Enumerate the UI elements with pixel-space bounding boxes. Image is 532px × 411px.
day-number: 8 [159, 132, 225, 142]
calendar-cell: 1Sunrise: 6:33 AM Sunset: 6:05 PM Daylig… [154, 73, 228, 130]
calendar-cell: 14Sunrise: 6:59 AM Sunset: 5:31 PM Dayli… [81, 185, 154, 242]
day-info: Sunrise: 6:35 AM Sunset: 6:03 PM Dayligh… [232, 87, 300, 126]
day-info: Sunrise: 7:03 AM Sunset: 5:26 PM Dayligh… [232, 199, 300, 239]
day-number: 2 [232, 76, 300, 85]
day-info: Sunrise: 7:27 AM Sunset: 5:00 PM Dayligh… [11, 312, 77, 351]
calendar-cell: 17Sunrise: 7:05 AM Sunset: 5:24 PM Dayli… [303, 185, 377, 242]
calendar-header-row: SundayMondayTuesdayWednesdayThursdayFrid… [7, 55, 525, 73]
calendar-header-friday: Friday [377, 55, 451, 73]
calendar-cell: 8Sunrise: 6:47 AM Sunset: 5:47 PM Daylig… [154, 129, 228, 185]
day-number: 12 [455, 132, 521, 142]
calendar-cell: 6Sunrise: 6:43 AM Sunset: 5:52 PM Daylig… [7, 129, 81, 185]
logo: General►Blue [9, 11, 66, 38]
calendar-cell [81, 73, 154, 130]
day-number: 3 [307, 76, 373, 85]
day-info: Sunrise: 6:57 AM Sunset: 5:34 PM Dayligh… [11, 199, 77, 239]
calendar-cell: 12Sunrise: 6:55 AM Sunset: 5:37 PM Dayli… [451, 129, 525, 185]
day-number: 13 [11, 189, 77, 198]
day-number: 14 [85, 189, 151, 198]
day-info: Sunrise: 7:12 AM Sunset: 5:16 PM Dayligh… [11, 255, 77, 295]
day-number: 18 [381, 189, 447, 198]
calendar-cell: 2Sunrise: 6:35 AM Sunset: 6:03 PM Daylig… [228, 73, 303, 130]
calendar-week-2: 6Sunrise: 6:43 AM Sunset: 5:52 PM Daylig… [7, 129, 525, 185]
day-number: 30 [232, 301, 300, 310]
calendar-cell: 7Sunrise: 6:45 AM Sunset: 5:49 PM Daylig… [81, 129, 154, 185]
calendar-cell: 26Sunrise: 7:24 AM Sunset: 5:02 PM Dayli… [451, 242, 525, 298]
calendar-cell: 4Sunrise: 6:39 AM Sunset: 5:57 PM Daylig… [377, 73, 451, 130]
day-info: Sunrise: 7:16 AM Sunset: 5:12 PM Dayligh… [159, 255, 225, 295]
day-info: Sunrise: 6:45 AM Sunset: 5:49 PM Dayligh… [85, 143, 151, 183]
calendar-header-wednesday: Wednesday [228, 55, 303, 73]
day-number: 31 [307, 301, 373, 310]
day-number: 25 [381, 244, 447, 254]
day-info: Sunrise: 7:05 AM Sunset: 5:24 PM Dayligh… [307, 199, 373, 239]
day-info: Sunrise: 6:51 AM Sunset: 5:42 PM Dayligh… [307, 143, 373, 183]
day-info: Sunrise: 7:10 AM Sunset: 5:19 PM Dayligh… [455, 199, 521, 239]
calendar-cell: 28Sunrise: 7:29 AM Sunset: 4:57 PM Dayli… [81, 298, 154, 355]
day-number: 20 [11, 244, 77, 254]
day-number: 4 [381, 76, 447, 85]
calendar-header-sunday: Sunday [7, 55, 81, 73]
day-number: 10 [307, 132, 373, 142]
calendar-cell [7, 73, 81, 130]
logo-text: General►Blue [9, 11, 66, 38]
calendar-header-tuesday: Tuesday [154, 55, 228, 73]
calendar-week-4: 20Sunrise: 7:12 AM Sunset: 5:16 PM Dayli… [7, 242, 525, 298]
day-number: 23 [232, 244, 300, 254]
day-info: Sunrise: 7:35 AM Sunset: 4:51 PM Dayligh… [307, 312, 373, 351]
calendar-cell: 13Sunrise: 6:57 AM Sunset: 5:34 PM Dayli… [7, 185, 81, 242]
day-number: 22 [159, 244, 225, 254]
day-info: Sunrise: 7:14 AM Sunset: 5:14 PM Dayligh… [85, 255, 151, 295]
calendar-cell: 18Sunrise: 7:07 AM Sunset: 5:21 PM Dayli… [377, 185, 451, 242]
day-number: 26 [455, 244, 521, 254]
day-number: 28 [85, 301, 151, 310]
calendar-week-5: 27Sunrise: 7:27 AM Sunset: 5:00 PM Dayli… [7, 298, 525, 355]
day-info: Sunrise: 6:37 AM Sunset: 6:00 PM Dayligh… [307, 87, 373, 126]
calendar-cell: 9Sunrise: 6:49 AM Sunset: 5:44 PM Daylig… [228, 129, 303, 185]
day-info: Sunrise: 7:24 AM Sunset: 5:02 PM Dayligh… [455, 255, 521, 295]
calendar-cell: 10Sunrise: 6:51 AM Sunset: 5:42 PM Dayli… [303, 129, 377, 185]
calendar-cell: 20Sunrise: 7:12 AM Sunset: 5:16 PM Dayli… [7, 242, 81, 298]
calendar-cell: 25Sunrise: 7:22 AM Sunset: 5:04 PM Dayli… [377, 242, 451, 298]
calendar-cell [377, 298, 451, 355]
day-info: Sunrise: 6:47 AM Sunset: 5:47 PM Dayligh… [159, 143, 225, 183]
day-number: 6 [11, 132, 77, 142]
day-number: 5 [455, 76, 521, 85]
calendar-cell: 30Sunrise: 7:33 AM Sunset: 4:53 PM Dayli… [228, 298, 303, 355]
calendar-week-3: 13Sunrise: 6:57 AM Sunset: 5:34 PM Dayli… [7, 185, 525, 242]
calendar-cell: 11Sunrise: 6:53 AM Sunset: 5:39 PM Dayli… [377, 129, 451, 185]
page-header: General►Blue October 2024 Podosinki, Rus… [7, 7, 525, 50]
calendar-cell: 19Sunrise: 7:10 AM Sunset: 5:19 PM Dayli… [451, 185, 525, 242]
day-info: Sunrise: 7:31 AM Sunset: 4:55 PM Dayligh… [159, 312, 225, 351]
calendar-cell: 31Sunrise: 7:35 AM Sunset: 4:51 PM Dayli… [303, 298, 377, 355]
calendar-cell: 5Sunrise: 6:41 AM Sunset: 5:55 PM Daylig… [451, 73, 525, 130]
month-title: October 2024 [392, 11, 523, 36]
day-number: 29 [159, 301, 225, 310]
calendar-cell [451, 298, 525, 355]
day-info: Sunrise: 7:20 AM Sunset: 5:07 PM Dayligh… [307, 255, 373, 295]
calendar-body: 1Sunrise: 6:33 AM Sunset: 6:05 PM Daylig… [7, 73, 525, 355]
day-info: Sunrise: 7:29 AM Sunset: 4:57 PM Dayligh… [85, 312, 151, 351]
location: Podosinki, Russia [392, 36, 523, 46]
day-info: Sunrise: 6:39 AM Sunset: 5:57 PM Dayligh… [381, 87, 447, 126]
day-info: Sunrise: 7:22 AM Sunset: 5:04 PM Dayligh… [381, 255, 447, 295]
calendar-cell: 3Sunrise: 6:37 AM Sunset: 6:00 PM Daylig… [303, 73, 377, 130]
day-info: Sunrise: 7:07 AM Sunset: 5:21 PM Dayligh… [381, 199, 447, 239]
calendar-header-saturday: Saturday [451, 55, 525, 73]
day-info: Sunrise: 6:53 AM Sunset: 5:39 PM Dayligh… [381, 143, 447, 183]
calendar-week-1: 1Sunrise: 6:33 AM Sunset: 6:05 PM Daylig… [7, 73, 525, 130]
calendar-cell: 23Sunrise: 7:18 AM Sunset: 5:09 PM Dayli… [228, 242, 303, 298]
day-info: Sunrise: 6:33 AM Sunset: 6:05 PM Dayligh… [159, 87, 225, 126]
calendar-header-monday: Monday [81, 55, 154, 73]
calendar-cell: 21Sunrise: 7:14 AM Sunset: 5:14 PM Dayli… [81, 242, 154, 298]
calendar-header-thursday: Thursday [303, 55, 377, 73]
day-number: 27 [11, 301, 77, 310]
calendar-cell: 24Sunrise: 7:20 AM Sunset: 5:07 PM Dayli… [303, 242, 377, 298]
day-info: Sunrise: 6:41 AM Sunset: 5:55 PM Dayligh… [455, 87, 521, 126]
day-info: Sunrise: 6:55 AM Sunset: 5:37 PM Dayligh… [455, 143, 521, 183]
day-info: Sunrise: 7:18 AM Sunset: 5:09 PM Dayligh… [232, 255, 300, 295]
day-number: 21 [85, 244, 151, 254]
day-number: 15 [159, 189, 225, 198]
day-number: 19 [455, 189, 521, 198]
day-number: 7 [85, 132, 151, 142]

What the exercise asks |
Every line above that holds "Blue" counts once; state the total and nothing else.

Answer to the exercise |
3